Zur Lieferung gehörten 25 gepanzerte Lastwagen und 50 andere Fahrzeuge, hiess es in einem Bericht von Verteidigungsminister Sergej Schoigu an Präsident Wladimir Putin am Montag. Die Fahrzeuge seien zusammen mit anderen Ausrüstungsgegenständen auf dem Luftweg in die syrische Hafenstadt Latakia gebracht worden.

Geschützt vor Angriffen

Laut Medienberichten handelt es sich bei den gepanzerten Fahrzeugen um den Lastwagen des Typs Ural. Die 50 weiteren Lastwagen sind vom Typ Kamaz. Mit den gepanzerten Fahrzeugen will man verhindern, dass der Abtransport der Chemiewaffen von Kriegsparteien angegriffen wird.

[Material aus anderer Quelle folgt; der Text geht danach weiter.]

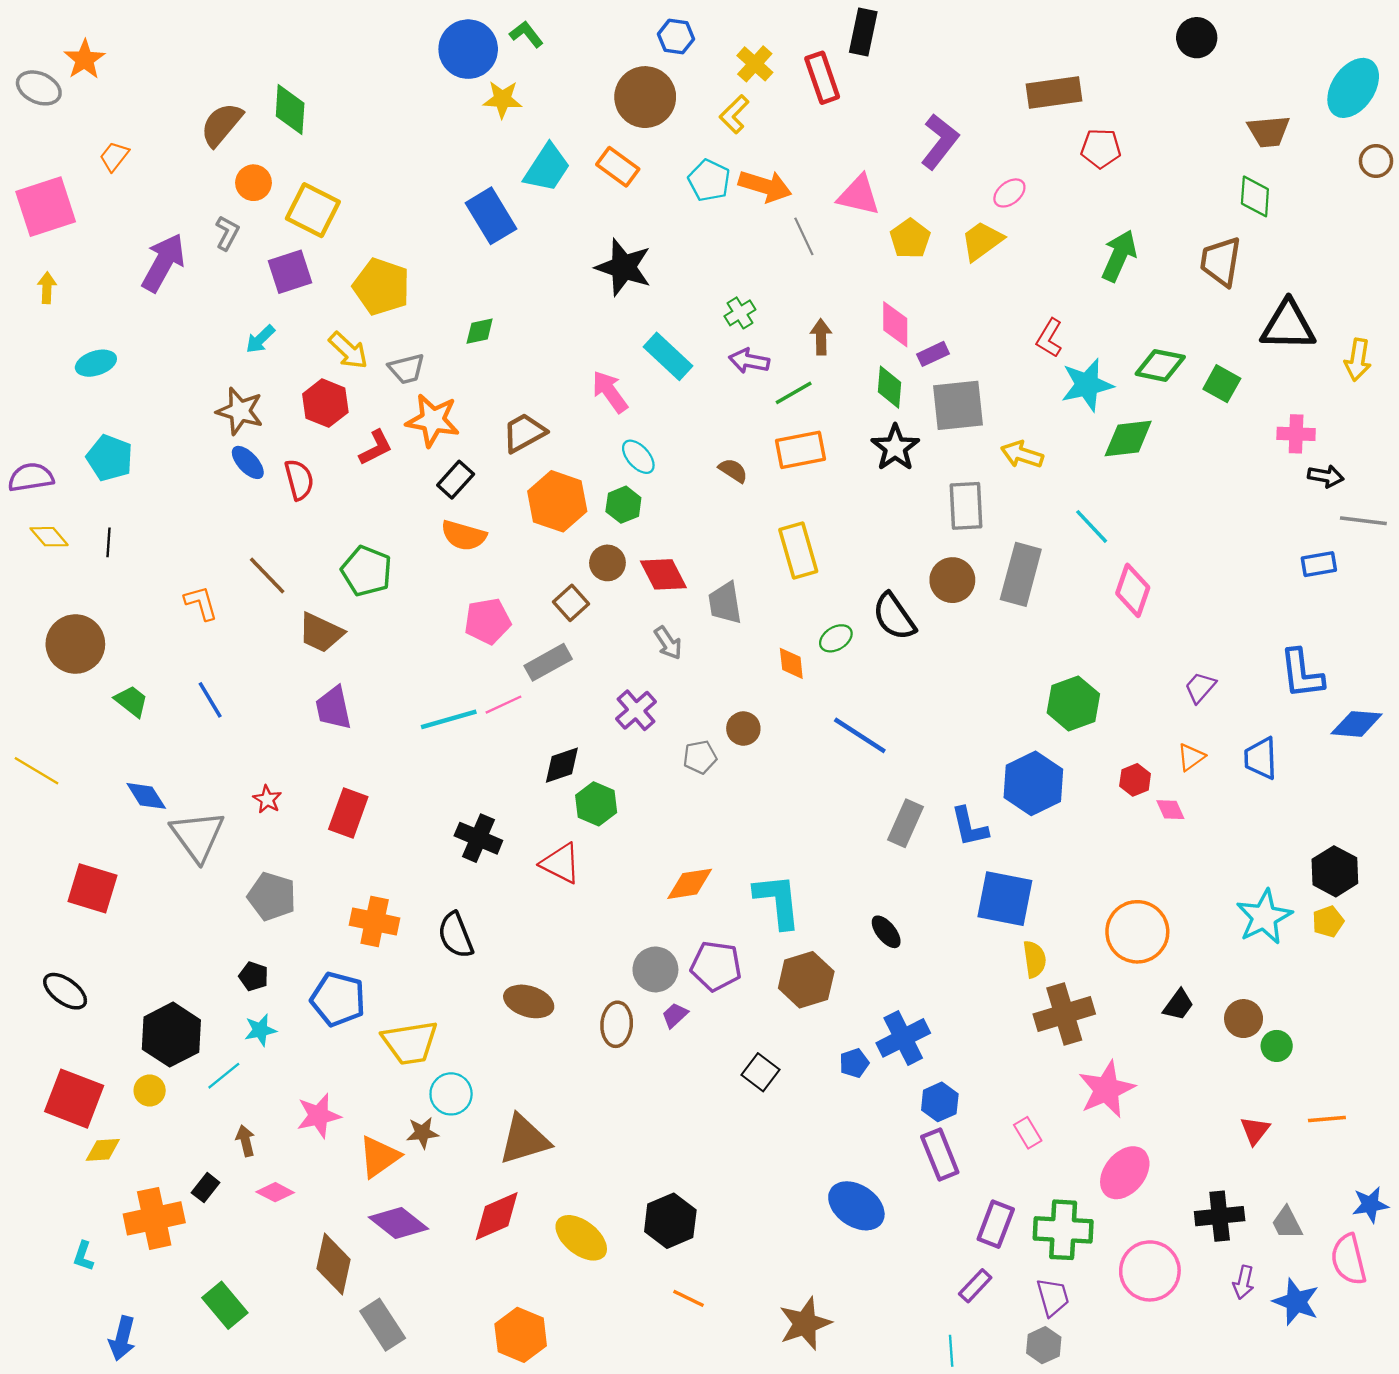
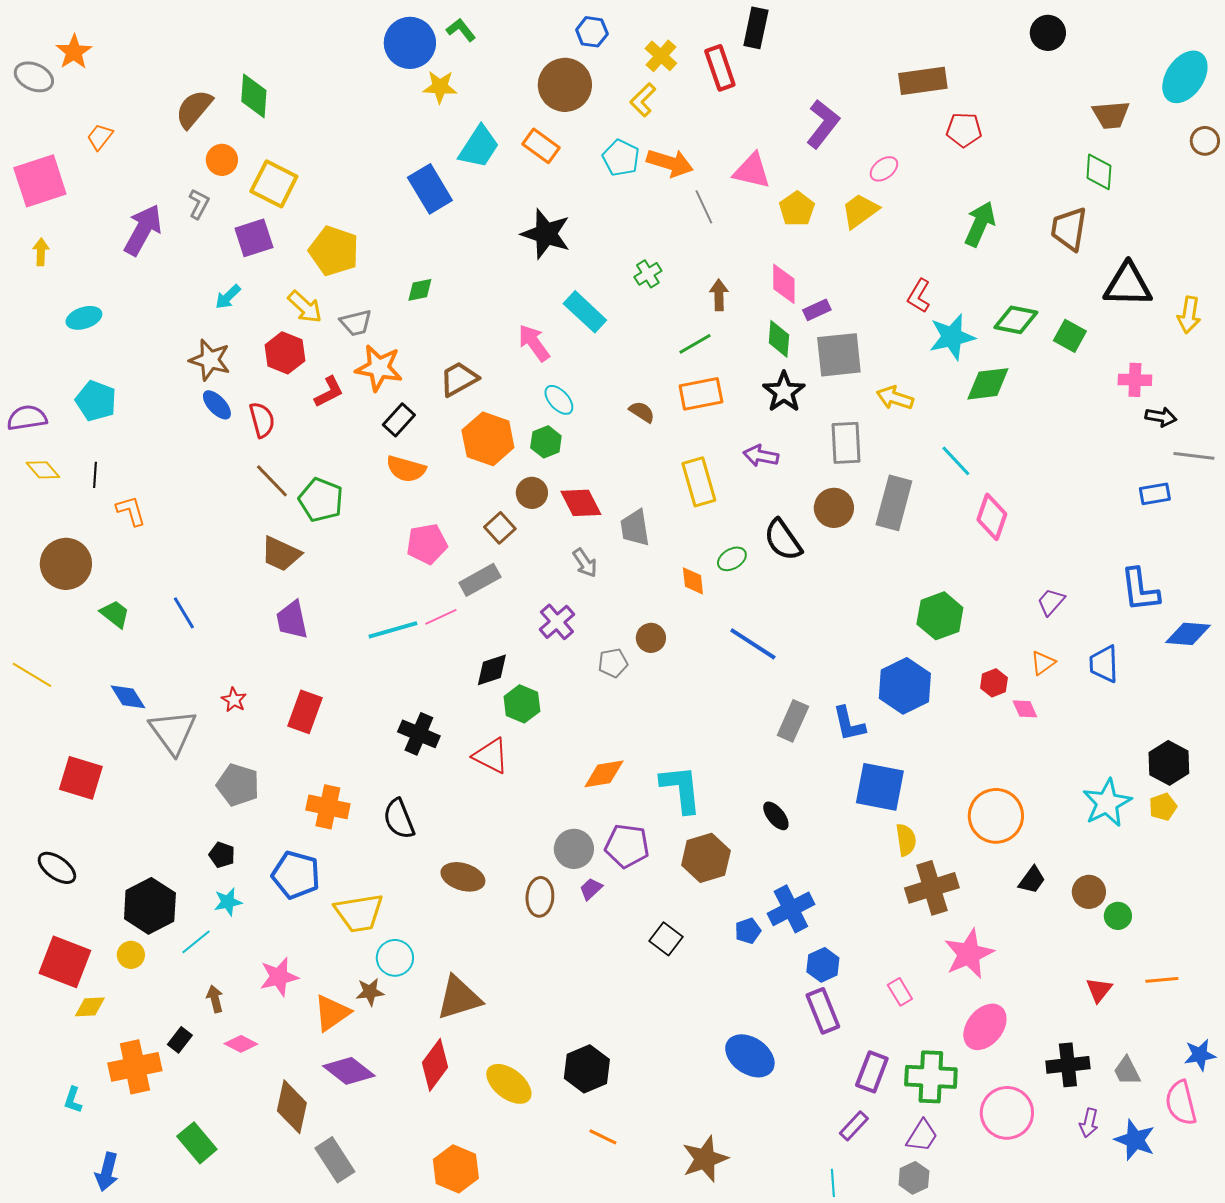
purple arrow: (749, 361) -> (761, 456), moved
brown line: (267, 576) -> (272, 481), moved
orange L-shape: (201, 603) -> (131, 511), moved
red diamond: (497, 1216) -> (435, 1065), turned -30
purple trapezoid: (1053, 1297) -> (922, 1136), turned 48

An dem beispiellosen Vorhaben der Vernichtung der syrischen C-Waffen beteiligen sich mehrere Staaten, neben Russland auch Grossbritannien, China und die USA. Die Regierung in Damaskus hat der zuständigen Organisation für das Verbot von Chemiewaffen rund 1300 Tonnen Kampfstoffe gemeldet.

Angesichts der Drohung mit einem US-Militärschlag hatte Syrien der Zerstörung seiner C-Waffen-Bestände zugestimmt. Dieser Prozess soll bis 30. Juni abgeschlossen sein.